◆ **What to work on**
An exact copy of all the entries is needed, with no images in it.

==================================================

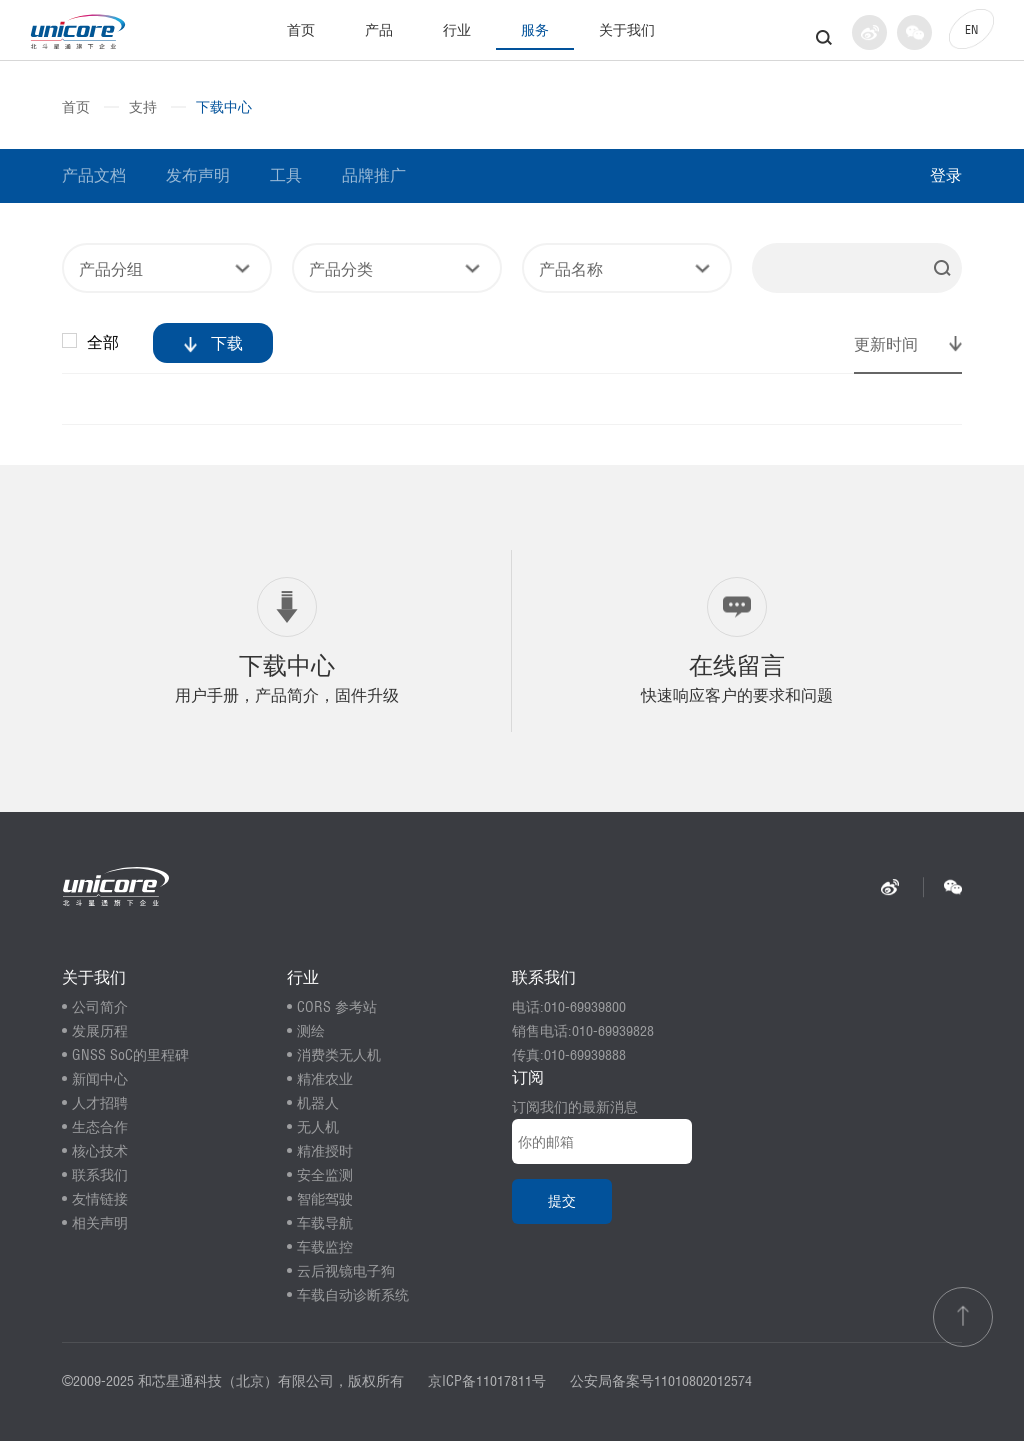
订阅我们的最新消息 (575, 1107)
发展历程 (100, 1031)
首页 (301, 30)
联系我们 (100, 1175)
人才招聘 (100, 1103)
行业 (457, 30)
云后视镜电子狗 (346, 1271)
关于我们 (627, 30)
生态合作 (100, 1127)
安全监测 (325, 1175)
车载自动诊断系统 (353, 1295)
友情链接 (100, 1199)
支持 (143, 107)
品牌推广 (374, 175)
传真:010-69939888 (569, 1055)
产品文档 (94, 175)
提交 (562, 1201)
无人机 (318, 1127)
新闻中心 (100, 1079)
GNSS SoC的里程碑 (130, 1055)
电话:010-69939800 (569, 1007)
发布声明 (198, 175)
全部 (92, 342)
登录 (946, 175)
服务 (535, 30)
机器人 (318, 1103)
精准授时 (325, 1151)
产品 (379, 30)
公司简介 (100, 1007)
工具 (286, 175)
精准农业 (325, 1079)
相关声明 (100, 1223)
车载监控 (325, 1247)
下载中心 (224, 107)
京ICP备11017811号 (487, 1381)
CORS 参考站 (337, 1007)
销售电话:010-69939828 (583, 1031)
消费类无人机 (339, 1055)
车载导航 (325, 1223)
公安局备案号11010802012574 (661, 1381)
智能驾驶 (325, 1199)
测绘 (311, 1031)
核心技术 (100, 1151)
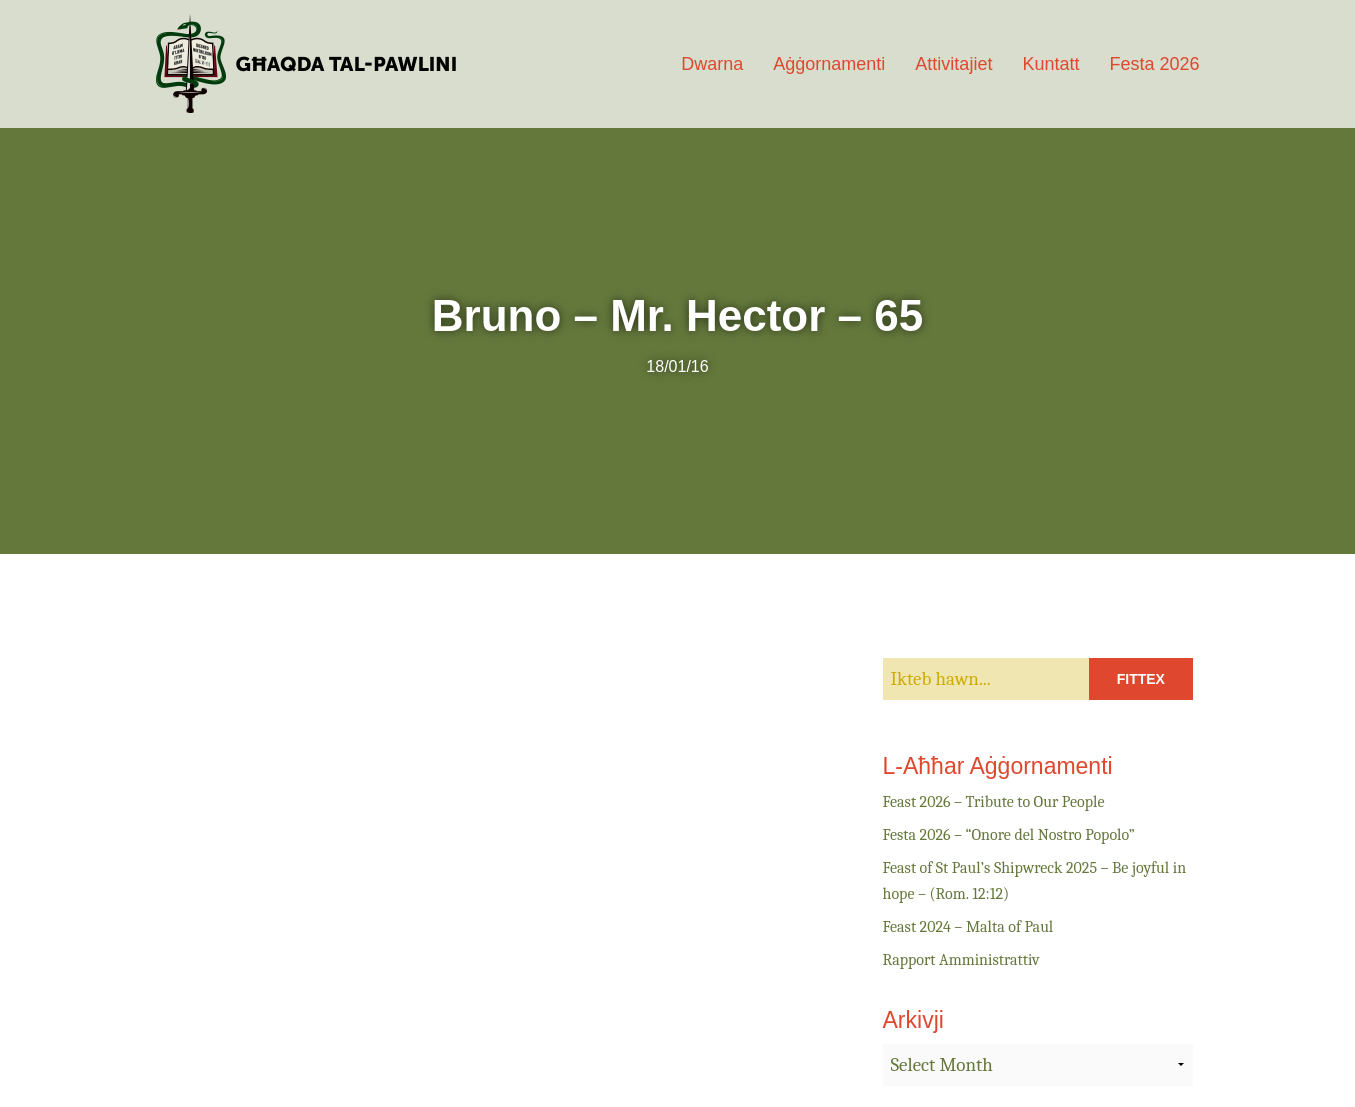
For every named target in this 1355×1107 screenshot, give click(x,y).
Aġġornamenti (829, 64)
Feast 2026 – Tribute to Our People (994, 802)
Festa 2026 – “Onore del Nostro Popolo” (1009, 835)
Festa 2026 (1154, 64)
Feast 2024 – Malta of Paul (968, 927)
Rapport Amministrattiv (961, 960)
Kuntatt (1050, 64)
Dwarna (712, 64)
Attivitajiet (953, 64)
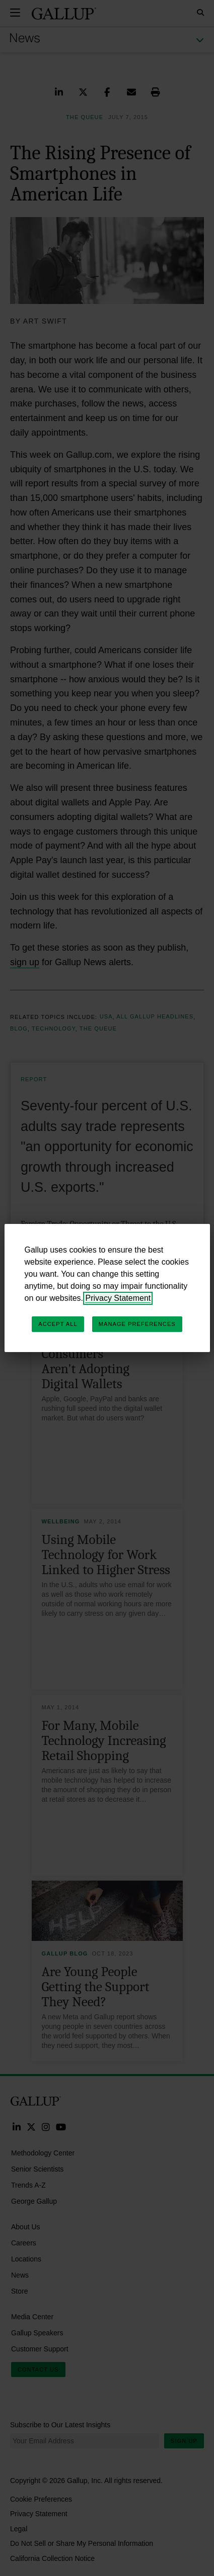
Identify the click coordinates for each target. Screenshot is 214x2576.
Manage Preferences (137, 1324)
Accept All (57, 1324)
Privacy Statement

==================================================

◆ **Answer below**
订阅我们的最新消息 (575, 1107)
发展历程 (100, 1031)
首页 (301, 30)
联系我们 (100, 1175)
人才招聘 (100, 1103)
行业 (457, 30)
云后视镜电子狗 (346, 1271)
关于我们 (627, 30)
生态合作 (100, 1127)
安全监测 (325, 1175)
车载自动诊断系统 (353, 1295)
友情链接 (100, 1199)
支持 (143, 107)
品牌推广 (374, 175)
传真:010-69939888 (569, 1055)
产品文档 (94, 175)
提交 (562, 1201)
无人机 (318, 1127)
新闻中心 (100, 1079)
GNSS SoC的里程碑 (130, 1055)
电话:010-69939800 (569, 1007)
发布声明 (198, 175)
全部 (92, 342)
登录 (946, 175)
服务 (535, 30)
机器人 (318, 1103)
精准授时 (325, 1151)
产品 (379, 30)
公司简介 (100, 1007)
工具 (286, 175)
精准农业 (325, 1079)
相关声明 (100, 1223)
车载监控 (325, 1247)
下载中心 (224, 107)
京ICP备11017811号 (487, 1381)
CORS 参考站 (337, 1007)
销售电话:010-69939828 (583, 1031)
消费类无人机 (339, 1055)
车载导航 (325, 1223)
公安局备案号11010802012574 (661, 1381)
智能驾驶 (325, 1199)
测绘 (311, 1031)
核心技术 (100, 1151)
For every named target in this 1355×1107 screenshot, give click(x,y).
Aġġornamenti (829, 64)
Feast 2026 – Tribute to Our People (994, 802)
Festa 2026 – “Onore del Nostro Popolo” (1009, 835)
Festa 2026 (1154, 64)
Feast 2024 – Malta of Paul (968, 927)
Rapport Amministrattiv (961, 960)
Kuntatt (1050, 64)
Dwarna (712, 64)
Attivitajiet (953, 64)
Identify the click coordinates for each target. Screenshot is 214x2576.
Manage Preferences (137, 1324)
Accept All (57, 1324)
Privacy Statement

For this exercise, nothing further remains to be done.